Recorded data>
--- START ---
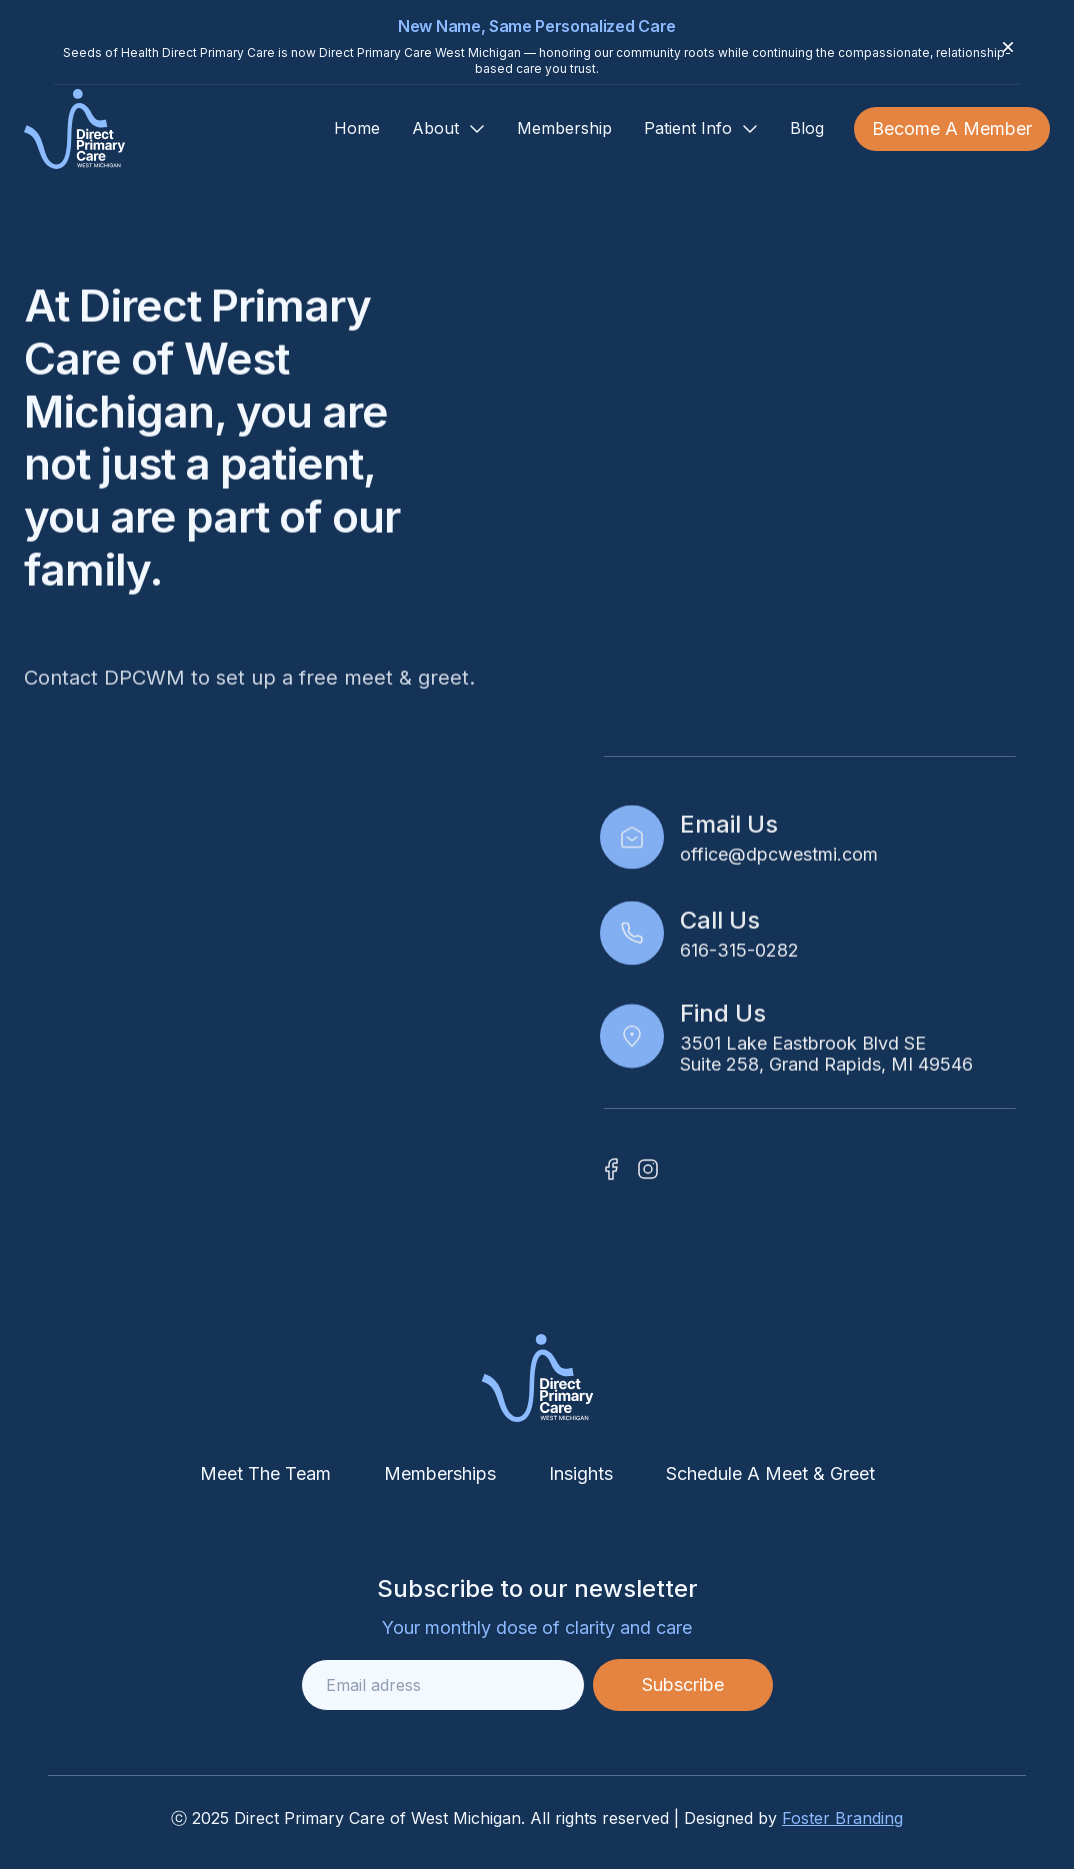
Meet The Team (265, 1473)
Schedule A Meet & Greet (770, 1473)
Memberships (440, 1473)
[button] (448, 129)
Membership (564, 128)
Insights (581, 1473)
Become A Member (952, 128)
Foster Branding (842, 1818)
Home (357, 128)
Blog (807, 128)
--- END ---
--- START ---
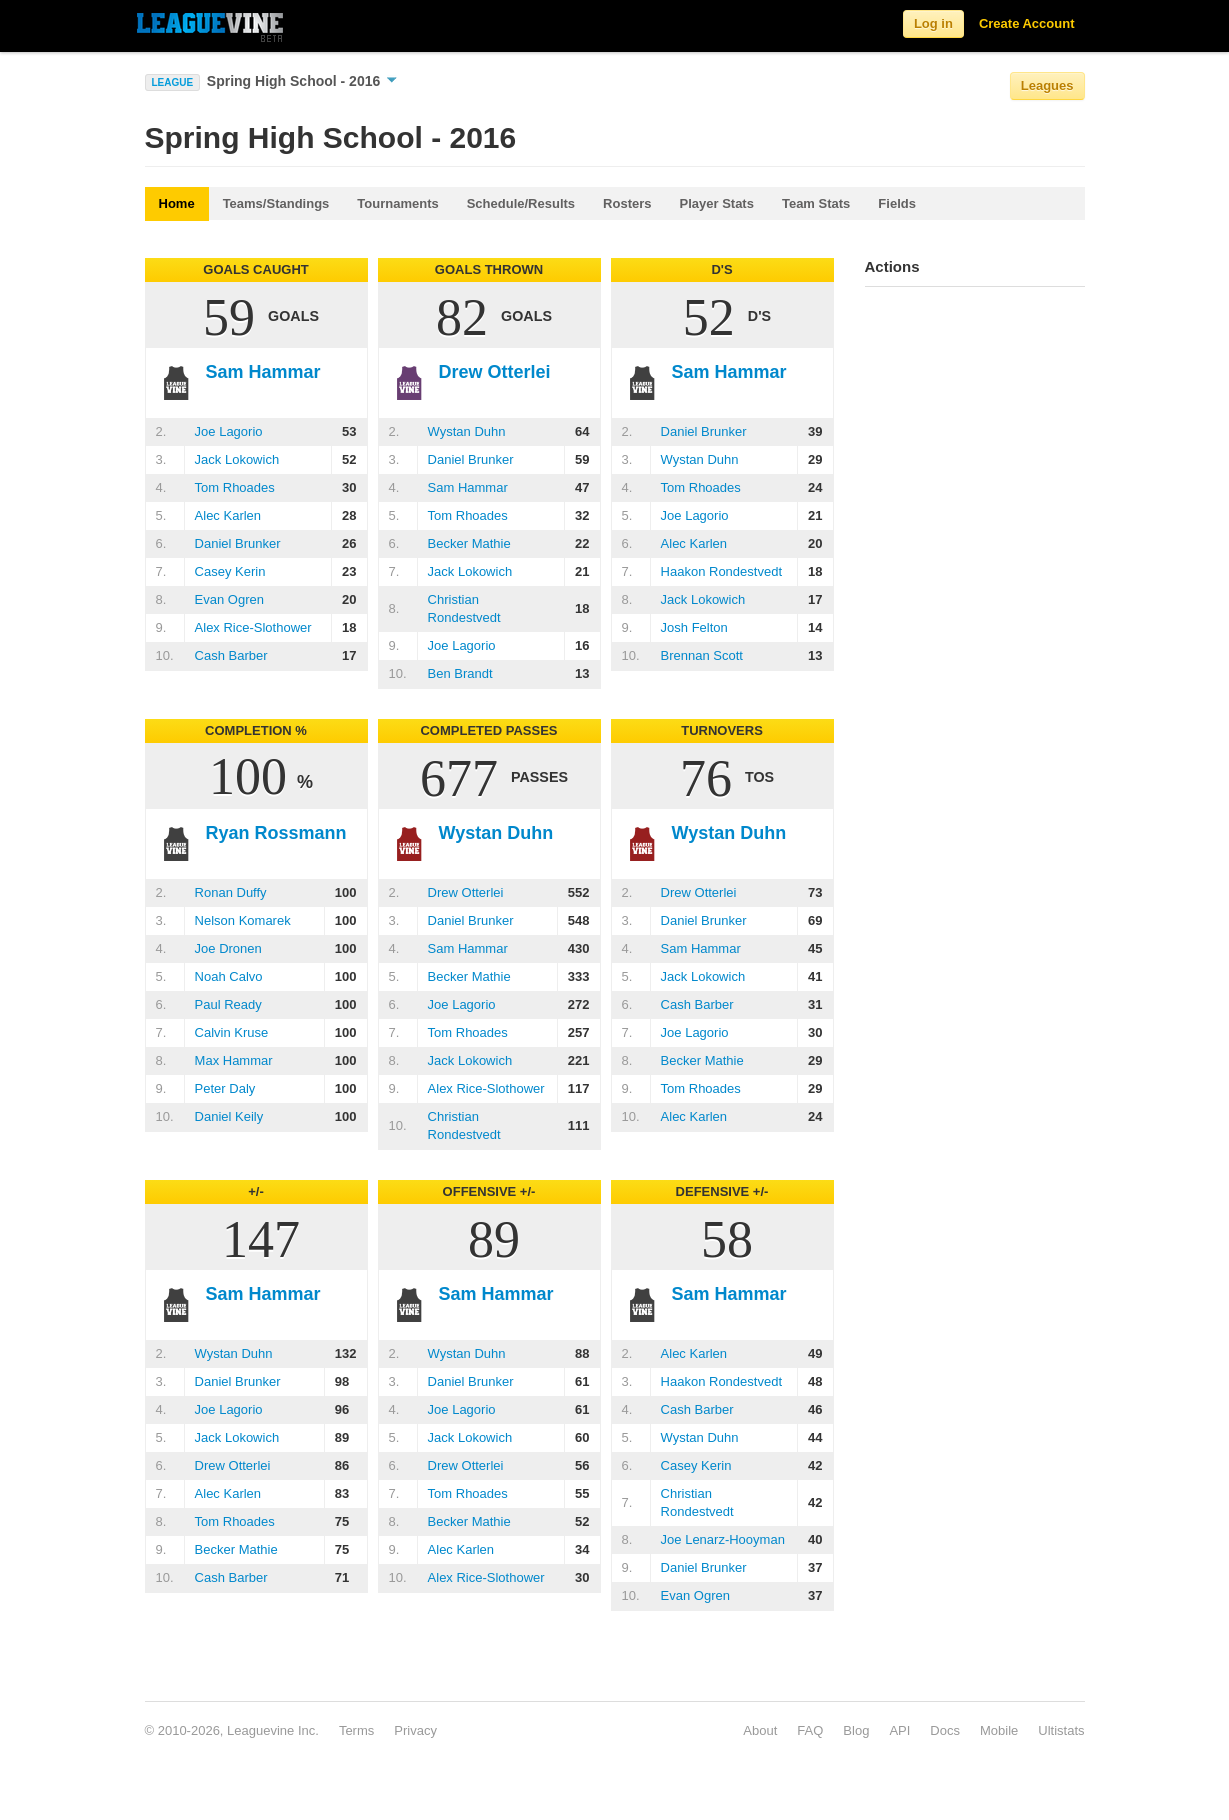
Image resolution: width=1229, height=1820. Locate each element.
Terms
--- END ---
--- START ---
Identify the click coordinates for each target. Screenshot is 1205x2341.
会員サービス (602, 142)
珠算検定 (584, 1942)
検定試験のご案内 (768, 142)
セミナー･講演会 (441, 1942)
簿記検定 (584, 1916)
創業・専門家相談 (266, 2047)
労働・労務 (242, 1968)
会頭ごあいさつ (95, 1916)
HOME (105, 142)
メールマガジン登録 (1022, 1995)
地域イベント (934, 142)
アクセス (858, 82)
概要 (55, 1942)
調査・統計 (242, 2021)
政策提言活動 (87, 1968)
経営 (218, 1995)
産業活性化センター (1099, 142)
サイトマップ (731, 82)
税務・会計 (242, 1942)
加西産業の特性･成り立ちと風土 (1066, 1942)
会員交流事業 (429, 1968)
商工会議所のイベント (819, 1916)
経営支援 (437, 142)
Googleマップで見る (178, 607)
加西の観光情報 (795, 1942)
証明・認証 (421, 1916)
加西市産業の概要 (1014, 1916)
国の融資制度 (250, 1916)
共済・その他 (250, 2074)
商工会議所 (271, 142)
--- END ---
Exercise directions> Report all lines of the data above that include the string "each".

Answer to this exercise>
Image resolution: width=1229, height=1820. Locate each element.
Identify the click coordinates for each target. Screenshot is 1205x2341.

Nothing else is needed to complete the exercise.